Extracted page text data
-*-
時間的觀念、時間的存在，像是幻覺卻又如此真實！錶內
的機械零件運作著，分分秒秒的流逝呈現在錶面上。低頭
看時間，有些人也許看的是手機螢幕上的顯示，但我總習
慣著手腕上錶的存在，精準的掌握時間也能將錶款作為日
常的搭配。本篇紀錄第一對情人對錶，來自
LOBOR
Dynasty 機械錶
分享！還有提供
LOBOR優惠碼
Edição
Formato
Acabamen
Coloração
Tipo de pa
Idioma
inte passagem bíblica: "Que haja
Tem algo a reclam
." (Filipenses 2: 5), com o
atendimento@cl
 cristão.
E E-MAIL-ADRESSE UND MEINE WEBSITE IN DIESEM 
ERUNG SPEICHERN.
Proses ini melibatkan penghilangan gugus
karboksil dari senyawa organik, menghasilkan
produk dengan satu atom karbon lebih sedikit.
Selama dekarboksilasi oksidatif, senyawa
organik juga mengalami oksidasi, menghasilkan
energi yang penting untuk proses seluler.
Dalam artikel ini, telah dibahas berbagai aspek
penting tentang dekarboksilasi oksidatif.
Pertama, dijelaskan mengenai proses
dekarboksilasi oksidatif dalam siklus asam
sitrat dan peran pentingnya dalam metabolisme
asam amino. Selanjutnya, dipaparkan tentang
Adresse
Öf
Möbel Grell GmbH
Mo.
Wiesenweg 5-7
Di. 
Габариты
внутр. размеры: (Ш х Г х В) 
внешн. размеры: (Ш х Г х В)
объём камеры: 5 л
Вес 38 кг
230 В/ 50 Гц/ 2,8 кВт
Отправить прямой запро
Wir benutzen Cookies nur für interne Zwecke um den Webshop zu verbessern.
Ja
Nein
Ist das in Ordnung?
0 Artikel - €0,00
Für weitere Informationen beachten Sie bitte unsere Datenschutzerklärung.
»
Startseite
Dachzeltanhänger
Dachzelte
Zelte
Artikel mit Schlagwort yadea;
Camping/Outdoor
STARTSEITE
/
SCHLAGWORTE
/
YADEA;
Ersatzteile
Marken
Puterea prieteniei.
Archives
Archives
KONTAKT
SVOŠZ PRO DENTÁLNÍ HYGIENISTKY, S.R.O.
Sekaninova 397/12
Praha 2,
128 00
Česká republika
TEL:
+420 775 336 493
-*-
PROBLEM STATEMENT:
Would you please filter the lines above and copy every one that includes "organik"?

EXERCISE RESPONSE:
karboksil dari senyawa organik, menghasilkan
organik juga mengalami oksidasi, menghasilkan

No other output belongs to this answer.